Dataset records
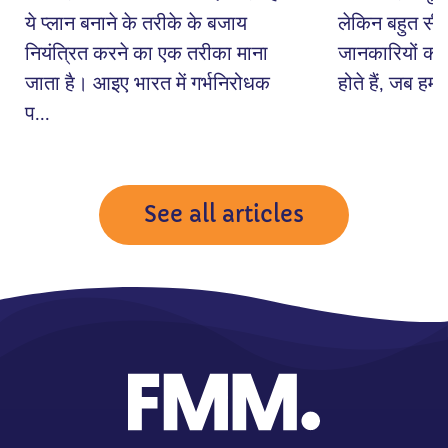
ये प्लान बनाने के तरीके के बजाय
लेकिन बहुत सी ब
नियंत्रित करने का एक तरीका माना
जानकारियों की 
जाता है। आइए भारत में गर्भनिरोधक
होते हैं, जब हम 
प...
See all articles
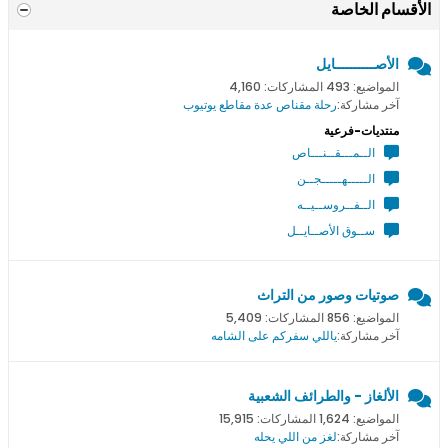
الأقسام الخاصة
الأصــــــــــايل
المواضيع: 493 المشاركات: 4,160
آخر مشاركة:
رحلة مقناص عدة مقاطع يوتيوب
منتديات-فرعية
الــمـــقــنـــاص
الـــــهـــــجــن
الــفــروســيــه
ســوق الأصــايــل
صوتيات وصور من التراث
المواضيع: 856 المشاركات: 5,409
آخر مشاركة:
ياللي سفركم على الشامه
الألغاز - والطرائف الشعبية
المواضيع: 1,624 المشاركات: 15,915
آخر مشاركة:
لغز من اللي يحله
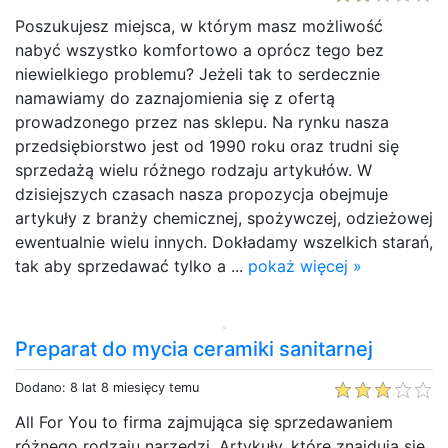
Poszukujesz miejsca, w którym masz możliwość
nabyć wszystko komfortowo a oprócz tego bez
niewielkiego problemu? Jeżeli tak to serdecznie
namawiamy do zaznajomienia się z ofertą
prowadzonego przez nas sklepu. Na rynku nasza
przedsiębiorstwo jest od 1990 roku oraz trudni się
sprzedażą wielu różnego rodzaju artykułów. W
dzisiejszych czasach nasza propozycja obejmuje
artykuły z branży chemicznej, spożywczej, odzieżowej
ewentualnie wielu innych. Dokładamy wszelkich starań,
tak aby sprzedawać tylko a ...
pokaż więcej »
Preparat do mycia ceramiki sanitarnej
Dodano: 8 lat 8 miesięcy temu
All For You to firma zajmująca się sprzedawaniem
różnego rodzaju narzędzi. Artykuły, które znajdują się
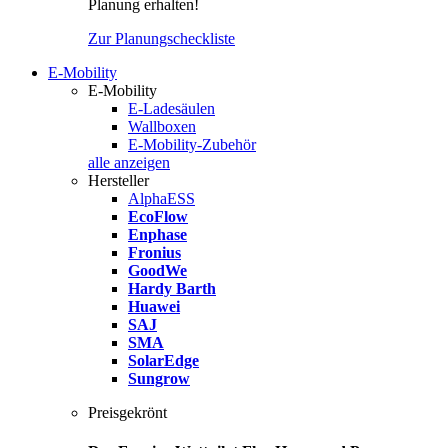
Planung erhalten!
Zur Planungscheckliste
E-Mobility
E-Mobility
E-Ladesäulen
Wallboxen
E-Mobility-Zubehör
alle anzeigen
Hersteller
AlphaESS
EcoFlow
Enphase
Fronius
GoodWe
Hardy Barth
Huawei
SAJ
SMA
SolarEdge
Sungrow
Preisgekrönt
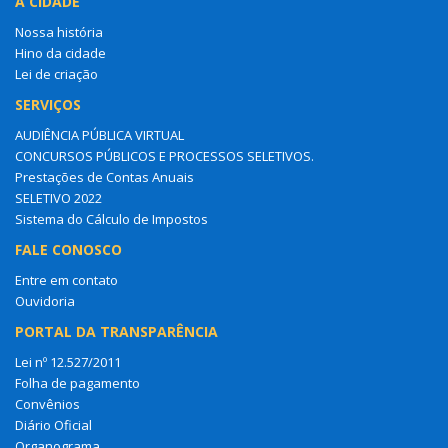
A CIDADE
Nossa história
Hino da cidade
Lei de criação
SERVIÇOS
AUDIÊNCIA PÚBLICA VIRTUAL
CONCURSOS PÚBLICOS E PROCESSOS SELETIVOS.
Prestações de Contas Anuais
SELETIVO 2022
Sistema do Cálculo de Impostos
FALE CONOSCO
Entre em contato
Ouvidoria
PORTAL DA TRANSPARÊNCIA
Lei nº 12.527/2011
Folha de pagamento
Convênios
Diário Oficial
Organograma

__Exercise brief__: Omit the pictures, then extract verbatim only those lines that fall between the line containing "Preisgekrönt" and the final line of the records above, both included.

__The completed task__:
Preisgekrönt
A CIDADE
Nossa história
Hino da cidade
Lei de criação
SERVIÇOS
AUDIÊNCIA PÚBLICA VIRTUAL
CONCURSOS PÚBLICOS E PROCESSOS SELETIVOS.
Prestações de Contas Anuais
SELETIVO 2022
Sistema do Cálculo de Impostos
FALE CONOSCO
Entre em contato
Ouvidoria
PORTAL DA TRANSPARÊNCIA
Lei nº 12.527/2011
Folha de pagamento
Convênios
Diário Oficial
Organograma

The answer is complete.